In any case, few give even this bill much chance of becoming law before this session ends at the end of the year. Companion bills to both the Inhofe and the Corzine proposals haven’t gotten a subcommittee hearing in the House of Representatives, where US Representatives William J. “Billy” Tauzin and Joe Barton, Republicans of Louisiana and Texas, staunchly oppose regulation.

The Bush administration has made little effort to promote either measure. In October 2002, Homeland Security director Tom Ridge and then-EPA director Christine Whitman issued a joint statement saying that voluntary chemical plant security measures were not enough. But since then, the administration has not pushed Congress to move on the issue.

Asked what the administration’s position on mandating consideration of inherently safer technology is, Robert Liscouski, the assistant Homeland Security secretary for infrastructure protection, would say in an interview only that the administration was reviewing the various proposals. He acknowledged that it is “a very sticky area.”

But Liscouski emphasized the department was “not waiting for Congress to act” and was sending agents out to the most dangerous chemical plants to work with them to improve their security, to develop ties with law enforcement, and to plan for extra policing or even National Guard assistance if a threat arises.

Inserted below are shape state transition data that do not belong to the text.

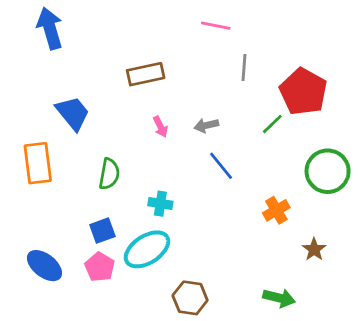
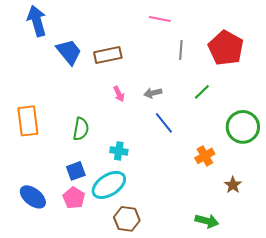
red pentagon: (303, 92) -> (226, 48), moved
blue trapezoid: (73, 113) -> (69, 52), moved
brown hexagon: (190, 298) -> (127, 219), moved

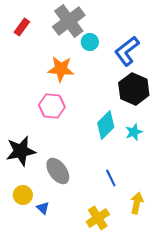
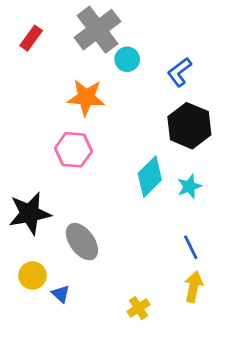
blue L-shape: (127, 51) -> (179, 72), size x0.7
blue line: (111, 178) -> (191, 247), moved
yellow cross: (98, 218) -> (138, 308), size x0.7

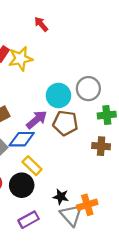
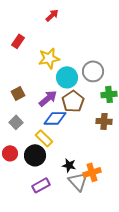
red arrow: (41, 24) -> (52, 15), turned 88
yellow star: (21, 59) -> (49, 58), moved
brown pentagon: (65, 123) -> (73, 101), turned 30
blue diamond: (22, 139) -> (55, 118), moved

And, he warned, the problem of what to do about the danger of chemical facilities inside cities was not a simple one, given the industry’s importance to the economy and the benefits of its products. It’s an industry that depends upon infrastructure built over 40 or 50 years that happens to be inside major cities, he said.

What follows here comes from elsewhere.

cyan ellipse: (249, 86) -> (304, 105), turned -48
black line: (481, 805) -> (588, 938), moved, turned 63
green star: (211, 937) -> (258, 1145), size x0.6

“Do you want to legislate the chemical industry out of business? I don’t think so,” he said. “So what you want is to provide better ways for the industry to secure itself along with partners at the state and local level.”

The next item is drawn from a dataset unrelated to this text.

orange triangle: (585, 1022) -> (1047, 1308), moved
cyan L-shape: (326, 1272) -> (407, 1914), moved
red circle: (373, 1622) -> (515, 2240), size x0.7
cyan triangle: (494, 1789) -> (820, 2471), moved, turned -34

The nascent debate over rerouting hazardous rail cars appears to be starting down the same path as that of chemical facilities. The potentially landmark bill in the District of Columbia council has stalled for five months while Homeland Security reviews it, and a spokesman said the department had not yet taken a position on the matter.

But the Bush administration’s chief rail official, Federal Railroad Administration chief Allan Rutter, gave firm backing to the rail industry’s position at a House railroads subcommittee hearing this month,

“While it might be tempting to simply reroute around cities,” Rutter said, that would “jeopardize high-wage jobs” in cities with factories that use chemicals and could lead to “increased transit time and shipping costs.”

At the same hearing, Association of American Railroads president Ed Hamburger argued against allowing local communities to force freight trains carrying hazardous materials around major cities, saying it would create a patchwork of laws that would drag down interstate commerce.

“Rerouting would lead to an increase of miles traveled, increasing switching and handling of cars, thereby increasing public exposure, and [it would] only transfer that exposure to other communities,” Hamburger said.

But Washington-based environmentalist Fred Millar said terrorists want to attack the nation’s capital, not Luray, Va. — the town on the Norfolk & Southern rail line that is 50 miles west of the CSX line that runs past the Capitol.

“We have not had a disaster with rail security yet,” he said. “But just wait until a terrorist does attack a chlorine tank car in a city. Everyone will pay attention to this.”

Representative Edward J. Markey, Democrat of Malden, is drafting legislation that would give Homeland Security the authority to regulate when hazardous rail cargoes must be rerouted around population centers and require better background checks for people handling toxic materials.

“Obviously, [the rail industry] is not pleased that legislation is going to be introduced,” he said. “We’re trying to work with the industry to deal with their concerns, but I think it’s something that has to be done just as a matter of ensuring that Al Qaeda does not have this as a way of creating a catastrophic terrorist event.”

However, he said, he’s not optimistic his bill will pass.